Setelah memparkir aman motor besarnya, Fito melepas helm, syal, jaket dan sarung tangannya. Kini ia tampil memakai baju koko putih bagus.

Fito kemudian pergi berwudu lalu pergi masuk ke masjid. Di depan sana, depan mimbar, seorang pria berkoko putih bersarung biru dan berpeci putih, berdiri sedang melaksanakan salat. Orang itu tidak lain adalah Ustaz Darsono yang kini menjadi guru spiritual Fito. Jam dinding kotak di atas tembok masjid menunjukkan pukul 02.10 WIB.

Setelah memakai peci hitamnya, sebagaimana di malam-malam sebelumnya, Fito langsung berdiri merapat di sisi kanan Ustaz Darsono. Ia menempelkan bahu kirinya dengan bahu kanan Ustaz, menempelkan sisi luar telapak kaki kirinya dengan sisi luar kaki kanan Ustaz, mengaturnya sehingga mata kaki dan sisi luar betis keduanya saling bersentuhan. Karena seperti itulah yang Ustaz Darsono ajarkan kepada Fito posisi saf orang salat berjemaah.

Sejak Fito menjadi makmum dalam salat tahajud itu, Ustaz Darsono mengeraskan bacaan salatnya.

Fito sudah melalui beberapa malam pembelajaran khusus kepada ustaz penjual bubur ayam itu. Sebelum mendapat pembelajaran, terlebih dulu mereka melaksanakan salat malam. Awal-awalnya Fito harus berjuang dan cukup merasa kesulitan mengikuti jadwal belajar yang tidak biasa itu.
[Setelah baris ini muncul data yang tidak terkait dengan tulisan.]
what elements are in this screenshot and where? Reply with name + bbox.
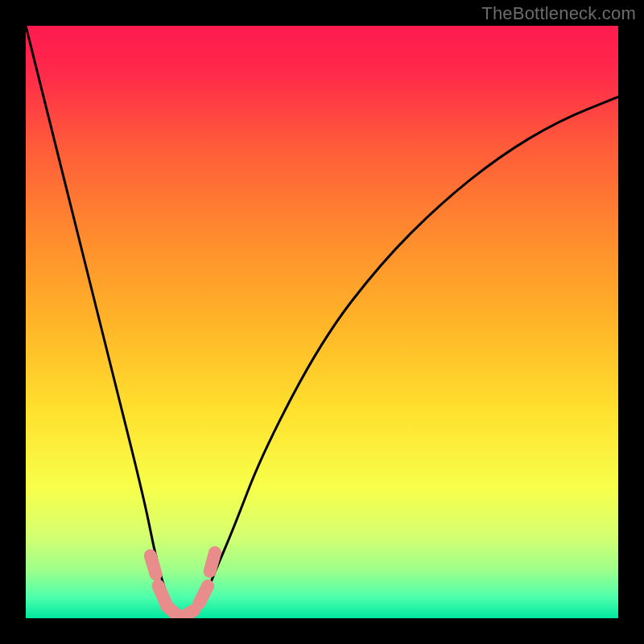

Ia harus berjuang bangun jam satu malam dan melawan rasa kantuk. Pembelajaran yang sampai waktu salat Subuh tersebut, membuat Fito harus berjuang pula mengatur waktu paginya. Perasaan kantuk yang berat dan harus berangkat kerja, membuatnya kewalahan mengatur diri.

Namun, itu hanya beberapa hari awal. Hingga pada akhirnya, Fito merasakan efek positif pada dirinya. Ilmu yang diajarkan oleh Ustaz Darsono terasa begitu dalam menyerap ke dalam daya ingatnya sehingga ia merasa menjadi orang bodoh yang banyak baru tahu. Selain itu, meski ia menghitung dirinya kurang tidur, tapi ia merasa fisiknya lebih segar, terutama di saat ketika bangun di pagi hari.
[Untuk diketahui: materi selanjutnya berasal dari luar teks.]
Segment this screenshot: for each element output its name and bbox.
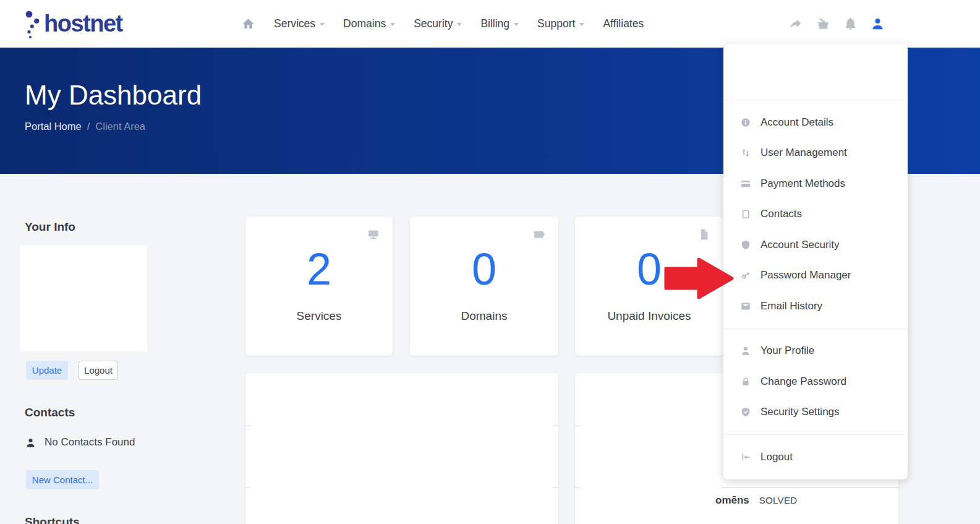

Usai menyelesaikan salat tahajud yang dilengkapi dengan tiga rakaat salat witir, plus berdoa, mulailah Ustaz Darsono memberi pelajaran kepada Fito. Ustaz Darsono memberikan sebuah Al-Quran terjemahan kepada pemuda itu.

“Sekarang kamu buka Al-Quran surat Az-Zalzalah, surat ke-99!” perintah Ustaz Darsono.

Fito segera melakukannya. Di malam sebelumnya, Fito telah diajarkan bagaimana cara mencari surat atau ayat di dalam Al-Quran.

“Sudah, Ustaz,” kata Fito setelah menemukan surat yang dimaksud.

“Kamu baca satu ayat dengan suara keras, lalu baca terjemahannya dan diam renungkan selama dua menit,” kata Ustaz Darsono.

Fito pun mulai membaca, “A’udzu billaahi....”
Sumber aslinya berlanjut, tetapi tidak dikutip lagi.